## Task goal:
Show all lines of the entries in which the word "each" is found.

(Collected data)

::::::::

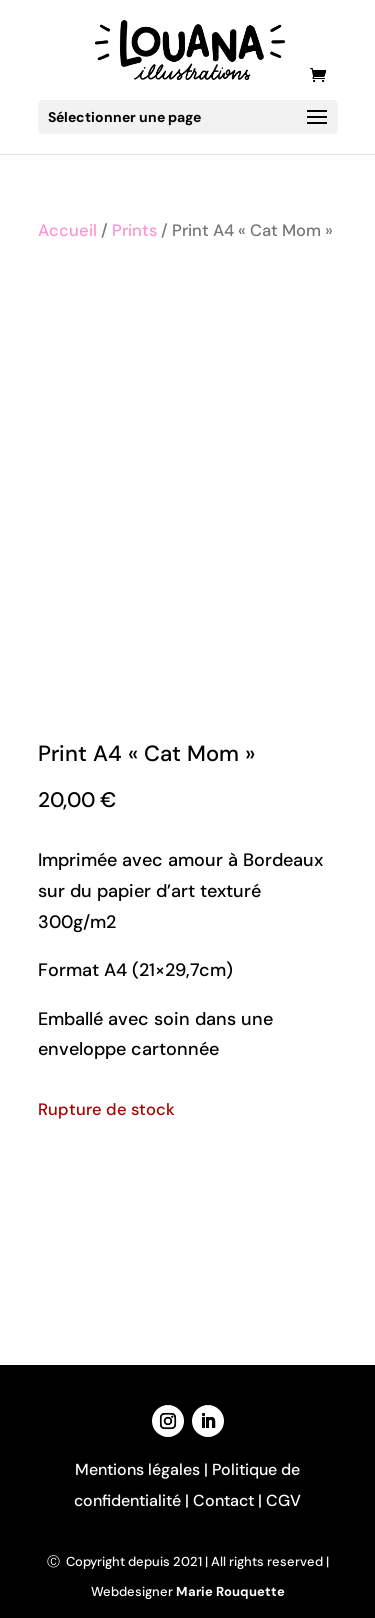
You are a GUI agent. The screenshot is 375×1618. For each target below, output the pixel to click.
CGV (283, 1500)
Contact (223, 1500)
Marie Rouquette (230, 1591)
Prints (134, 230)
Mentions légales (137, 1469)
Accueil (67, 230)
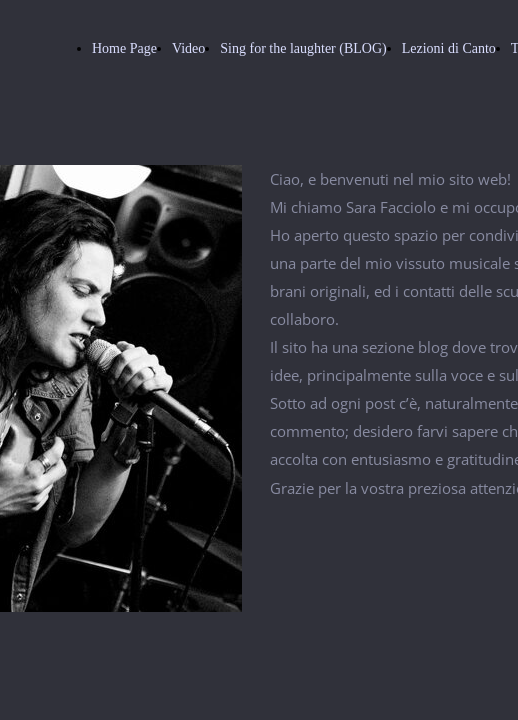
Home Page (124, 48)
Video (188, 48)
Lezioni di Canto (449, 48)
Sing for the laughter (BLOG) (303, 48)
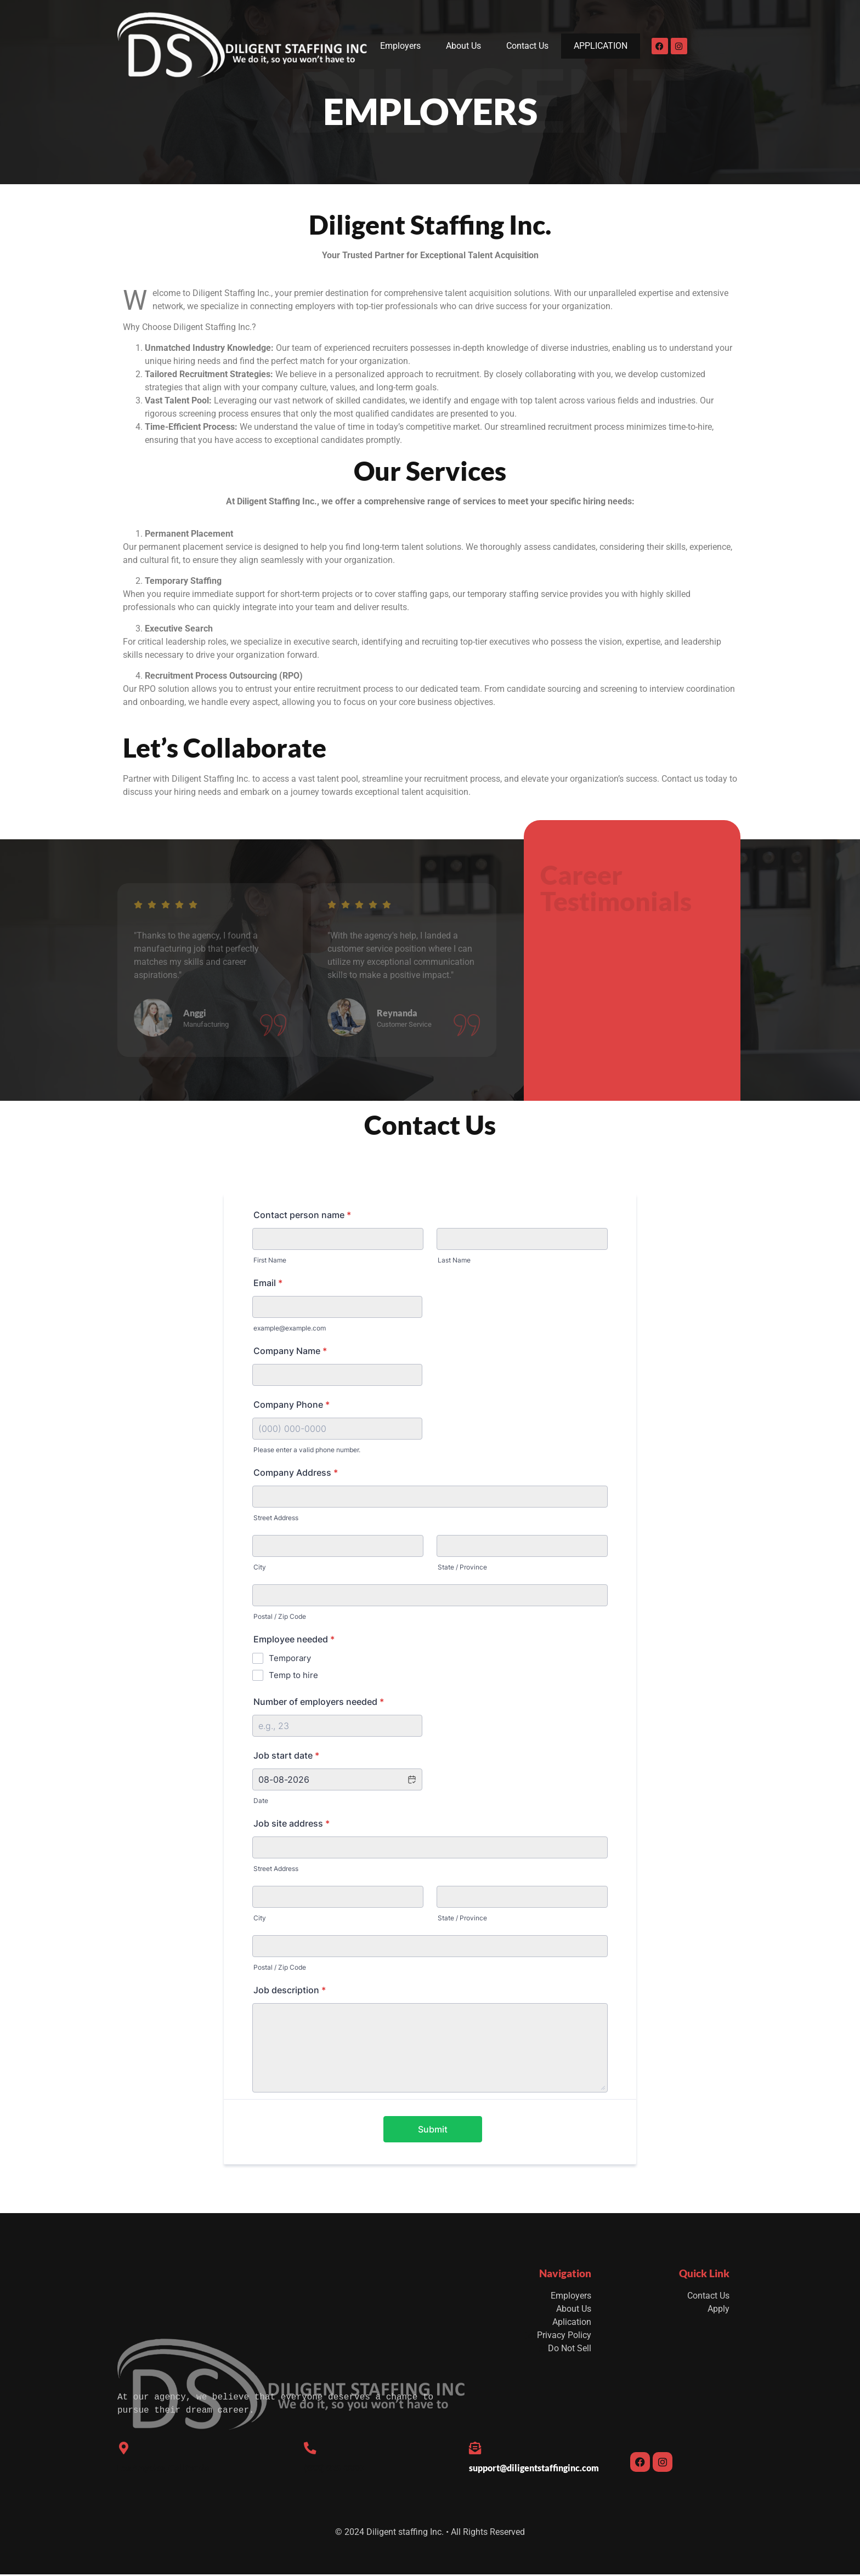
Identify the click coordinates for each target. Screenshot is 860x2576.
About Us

::::::::

## Solution to the problem:
You are a GUI agent. The screenshot is 375×1618. For each target below, output the pixel to click.
Identify the click coordinates for each target. Screenshot is 860x2576.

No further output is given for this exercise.